I semi di lino sono stati a mollo per una notte così sono pronti per essere messi in un pentolino e fatti bollire con il succo di un bel limone da agricoltura biologica!! Lasciamo raffreddare il tutto e poi con molta pazienza filtriamo con un bel colino a maglie strette...una bella bavetta giallognola che non fà proprio una bella figura è il risultato della filtrazione. Aggiungo un pò di gocce dell'estratto di vaniglia fatto qualche mese fà, verso nel contenitore per fare i cubetti di ghiaccio, copro con la pellicola trasparente e metto tutto in frizer!!! Ecco fra qualche ora potrò usare il mio GEL AI SEMI DI LINO PER CAPELLI RICCI!!!

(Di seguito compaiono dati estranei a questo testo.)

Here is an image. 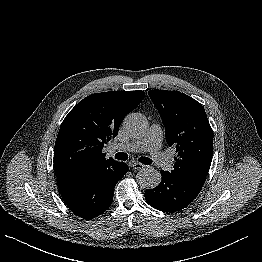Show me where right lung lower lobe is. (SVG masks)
Segmentation results:
<instances>
[{"label":"right lung lower lobe","mask_w":262,"mask_h":262,"mask_svg":"<svg viewBox=\"0 0 262 262\" xmlns=\"http://www.w3.org/2000/svg\"><path fill=\"white\" fill-rule=\"evenodd\" d=\"M129 170L124 162L68 180H58L59 192L67 207L83 219L102 214L112 203L116 183Z\"/></svg>","instance_id":"obj_1"}]
</instances>
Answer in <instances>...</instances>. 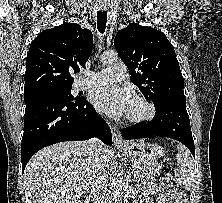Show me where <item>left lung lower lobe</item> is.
Wrapping results in <instances>:
<instances>
[{"instance_id": "left-lung-lower-lobe-1", "label": "left lung lower lobe", "mask_w": 222, "mask_h": 203, "mask_svg": "<svg viewBox=\"0 0 222 203\" xmlns=\"http://www.w3.org/2000/svg\"><path fill=\"white\" fill-rule=\"evenodd\" d=\"M155 109L156 114L150 122L122 129L123 137L128 140L153 136L169 137L183 143L195 156L186 101L170 99Z\"/></svg>"}]
</instances>
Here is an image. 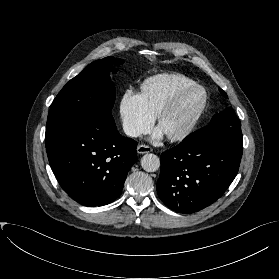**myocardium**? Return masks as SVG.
Segmentation results:
<instances>
[{
	"mask_svg": "<svg viewBox=\"0 0 279 279\" xmlns=\"http://www.w3.org/2000/svg\"><path fill=\"white\" fill-rule=\"evenodd\" d=\"M200 90L203 93V100L201 105L199 106L198 110L194 114L191 121L188 125L182 129L181 131L173 134H165L167 139L172 142H180L189 137L192 132L195 130L196 126L198 125L200 119L202 118L207 104H208V94L205 88L201 85H193L187 87L180 92H178L166 105L165 107L157 114L156 116V123L157 126L160 127L161 123L164 121L166 117H168L171 113H173L176 108L180 105V103L187 97L190 93Z\"/></svg>",
	"mask_w": 279,
	"mask_h": 279,
	"instance_id": "myocardium-1",
	"label": "myocardium"
}]
</instances>
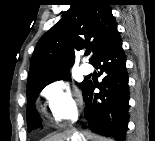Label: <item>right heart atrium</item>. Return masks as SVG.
<instances>
[{"label":"right heart atrium","instance_id":"right-heart-atrium-1","mask_svg":"<svg viewBox=\"0 0 155 141\" xmlns=\"http://www.w3.org/2000/svg\"><path fill=\"white\" fill-rule=\"evenodd\" d=\"M42 96L48 116L54 123L62 124L76 119L77 99L64 81L57 80L45 86Z\"/></svg>","mask_w":155,"mask_h":141}]
</instances>
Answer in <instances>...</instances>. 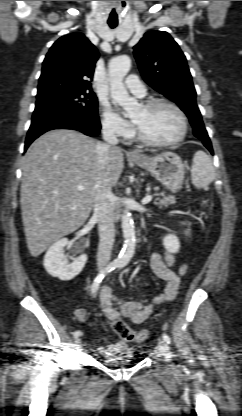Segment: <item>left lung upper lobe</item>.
I'll list each match as a JSON object with an SVG mask.
<instances>
[{
  "mask_svg": "<svg viewBox=\"0 0 242 416\" xmlns=\"http://www.w3.org/2000/svg\"><path fill=\"white\" fill-rule=\"evenodd\" d=\"M134 55L145 82L186 113L197 138L209 140L185 55L174 39L164 31L147 32L134 46Z\"/></svg>",
  "mask_w": 242,
  "mask_h": 416,
  "instance_id": "5c2ea615",
  "label": "left lung upper lobe"
}]
</instances>
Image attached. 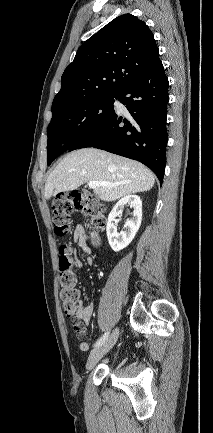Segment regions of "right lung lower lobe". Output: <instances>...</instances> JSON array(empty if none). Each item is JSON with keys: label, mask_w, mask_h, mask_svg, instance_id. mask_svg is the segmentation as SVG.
I'll list each match as a JSON object with an SVG mask.
<instances>
[{"label": "right lung lower lobe", "mask_w": 213, "mask_h": 433, "mask_svg": "<svg viewBox=\"0 0 213 433\" xmlns=\"http://www.w3.org/2000/svg\"><path fill=\"white\" fill-rule=\"evenodd\" d=\"M168 79L158 58L145 74L120 95L131 114L127 120L116 112L94 133L67 151L94 147L140 161L162 184L167 147ZM128 95V97H123Z\"/></svg>", "instance_id": "right-lung-lower-lobe-1"}]
</instances>
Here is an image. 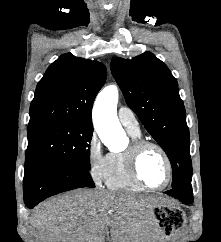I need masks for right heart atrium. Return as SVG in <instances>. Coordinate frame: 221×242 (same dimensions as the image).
<instances>
[{
    "label": "right heart atrium",
    "instance_id": "1",
    "mask_svg": "<svg viewBox=\"0 0 221 242\" xmlns=\"http://www.w3.org/2000/svg\"><path fill=\"white\" fill-rule=\"evenodd\" d=\"M87 162L89 173L96 184L104 180L108 154L103 152L101 142L95 132H93L86 146Z\"/></svg>",
    "mask_w": 221,
    "mask_h": 242
}]
</instances>
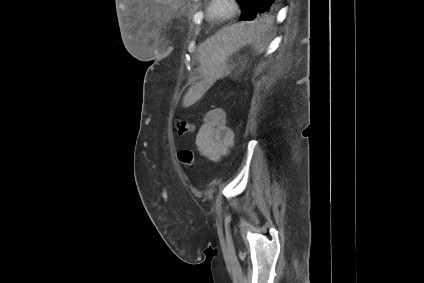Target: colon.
<instances>
[{
    "instance_id": "1",
    "label": "colon",
    "mask_w": 424,
    "mask_h": 283,
    "mask_svg": "<svg viewBox=\"0 0 424 283\" xmlns=\"http://www.w3.org/2000/svg\"><path fill=\"white\" fill-rule=\"evenodd\" d=\"M193 129H194V127H193L192 123L189 122L188 120H185V119L177 120L176 130H177L178 134L186 135V134L191 133L193 131ZM178 158L183 164H185L187 166H191L194 162V154L189 149H183V150L179 151L178 152Z\"/></svg>"
}]
</instances>
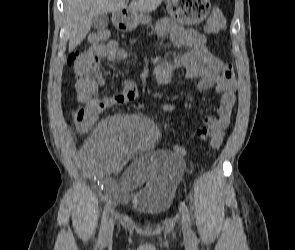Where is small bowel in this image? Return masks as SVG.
Returning <instances> with one entry per match:
<instances>
[{
  "label": "small bowel",
  "mask_w": 295,
  "mask_h": 250,
  "mask_svg": "<svg viewBox=\"0 0 295 250\" xmlns=\"http://www.w3.org/2000/svg\"><path fill=\"white\" fill-rule=\"evenodd\" d=\"M157 32L162 37H170L176 47L184 49L173 61L163 60L155 66L154 75L158 83H170L174 71L184 69L187 77L198 79L199 92L214 88L220 94L217 115H204L203 125L195 131L199 140L210 139L213 149L220 148L235 104V79L223 77L222 60L208 50L206 37L197 30L183 28L169 19H163L158 23ZM127 57L128 52L114 41L91 46L83 59L70 55L68 64L75 72L77 100L84 105L95 106L99 113L133 101L137 88L129 80L123 82L120 93L105 98L98 95L99 86L104 84L101 62H114ZM164 109L170 110L172 106L165 105ZM157 136L156 127L141 114H122L105 120L85 145L87 173L97 178L119 199H127L130 192L149 177V160L143 153L154 147ZM173 150L178 155L185 153L181 146H175ZM124 160L133 162L121 179L116 181L111 176L112 172Z\"/></svg>",
  "instance_id": "1"
}]
</instances>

Un sabato mattina qualunque passato fra il dolce aroma di semi di lino...ecco qulache informazione in più sulla cura dei capelli:

Il segreto per capelli lucenti e vigorosi? È racchiuso in due semi che risalgono a migliaia e migliaia di anni fa: il lino e il frumento. Col loro olio massaggiamoli: li proteggeremo così in città da smog e inquinamento e al mare dal sole e dall’acqua salata.

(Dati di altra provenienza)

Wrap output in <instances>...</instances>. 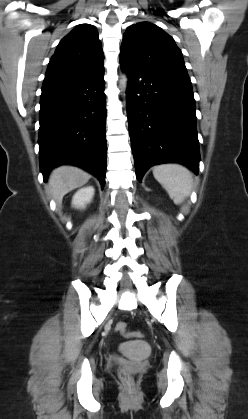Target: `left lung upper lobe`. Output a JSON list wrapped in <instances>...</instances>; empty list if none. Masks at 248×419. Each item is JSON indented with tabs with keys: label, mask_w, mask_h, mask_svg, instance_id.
<instances>
[{
	"label": "left lung upper lobe",
	"mask_w": 248,
	"mask_h": 419,
	"mask_svg": "<svg viewBox=\"0 0 248 419\" xmlns=\"http://www.w3.org/2000/svg\"><path fill=\"white\" fill-rule=\"evenodd\" d=\"M120 59L144 70L191 83L181 50L170 35L152 23L140 22L126 30Z\"/></svg>",
	"instance_id": "5c2ea615"
}]
</instances>
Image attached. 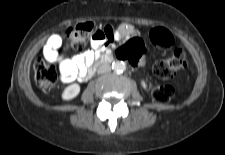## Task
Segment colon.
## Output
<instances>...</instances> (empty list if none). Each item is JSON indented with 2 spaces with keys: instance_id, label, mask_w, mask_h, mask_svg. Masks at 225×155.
<instances>
[{
  "instance_id": "1",
  "label": "colon",
  "mask_w": 225,
  "mask_h": 155,
  "mask_svg": "<svg viewBox=\"0 0 225 155\" xmlns=\"http://www.w3.org/2000/svg\"><path fill=\"white\" fill-rule=\"evenodd\" d=\"M92 31L93 24L90 22L70 27L65 33L67 47L76 51H82ZM149 40L153 45L161 47H169L174 43L171 32L163 27L152 29L149 33ZM144 51L143 38L135 36L122 48L116 50L115 57L119 61L127 59L129 65L136 66L142 61ZM187 65L186 52L182 48H177L170 58L160 60L154 64L153 73L160 80L167 81L172 79L179 71L184 70ZM33 70L36 84L42 90L49 89L58 79L55 67L43 58L35 60ZM150 92L153 100L157 103H167L174 95V89L170 85H152Z\"/></svg>"
}]
</instances>
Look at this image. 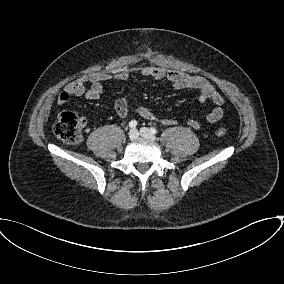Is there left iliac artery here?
Instances as JSON below:
<instances>
[{
	"label": "left iliac artery",
	"instance_id": "obj_1",
	"mask_svg": "<svg viewBox=\"0 0 284 284\" xmlns=\"http://www.w3.org/2000/svg\"><path fill=\"white\" fill-rule=\"evenodd\" d=\"M150 131H151L152 134H157V132H158L155 127H151Z\"/></svg>",
	"mask_w": 284,
	"mask_h": 284
}]
</instances>
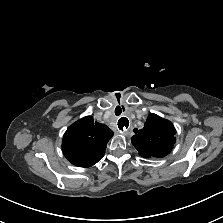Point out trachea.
I'll list each match as a JSON object with an SVG mask.
<instances>
[{
    "label": "trachea",
    "mask_w": 223,
    "mask_h": 223,
    "mask_svg": "<svg viewBox=\"0 0 223 223\" xmlns=\"http://www.w3.org/2000/svg\"><path fill=\"white\" fill-rule=\"evenodd\" d=\"M115 114L117 115V116H119L120 114H121V108L118 106V107H116V109H115Z\"/></svg>",
    "instance_id": "3493384b"
}]
</instances>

Chi di voi già si cura con prodotti fitoterapici si sarà senz’altro già imbattuto nei semi di lino: vengono spesso consigliati per la loro azione emolliente, dinsinfiammante e lassante. Se spremuti, poi, danno un olio ricchissimo di grassi omega 3, indispensabili per l’integrità delle membrane cellulari. Già Ippocrate, padre della medicina, ne raccomandava l’uso. La pianta di lino infatti è stata probabilmente una delle prime piante ad essere utilizzata a scopo terapeutico oltre ad essere impiegata in campo tessile. Il grano, invece, è coltivato da millenni per l’alimentazione umana. Perché non utilizzarlo con l’olio di lino, come ci spiega qui di seguito il dott. Roberto Bianchi, anche per “sfamare” i nostri capelli? I capelli, forse non sapete, sono lo specchio del nostro fegato. Se questo è in difficoltà, o in condizioni di stress epatico, la nostra capigliatura lo segnala. Se i vostri capelli sono troppo secchi, troppo grassi o con forfora vi consiglio quindi di verificare la vostra funzionalità epatica attraverso un test ematico di Heitan, oltre naturalmente a intervenire a livello locale. Particolarmente indicati sono gli shampoo all’ortica per capelli grassi e alla camomilla o all’aloe per quelli secchi. Per nutrirli, proteggerli dagli agenti esterni e donar loro lucentezza sono inoltre ottimi sia l’olio di semi di lino che quello di germe di grano. Non temete: i vostri capelli non rimarranno unti! Prenderanno invece vigore, si ammorbidiranno. Passate con delicatezza qualche goccia di olio sulle lunghezze e sfregate delicatamente; la cute va invece massaggiata con cura. Vi consiglio inoltre, per rinvigorire la vostra capigliatura, di utilizzare gel ai minerali: non dimentichiamo infatti che se siamo in carenza di qualche sale minerale (in particolare ferro, zinco, rame e alcune vitamine come la B6) i nostri capelli ne risentono. Secondo la medicina tradizionale cinese l’insorgenza di capelli bianchi è legata a una carenza di sali minerali per reni energeticamente scarichi. Se l’incanutimento dei capelli è da attribuirsi a disfunzionalità renali, lo stempiamento ha invece a che fare con una cattiva funzionlità epatica. I controlli a questi due organi sono d’obbligo. Un’ultima precauzione: evitate di tingervi i capelli con prodotti chimici, privilegiate invece gli henné naturali che evitano di intossicare il capello con metalli pesanti e idrocarburi tossici.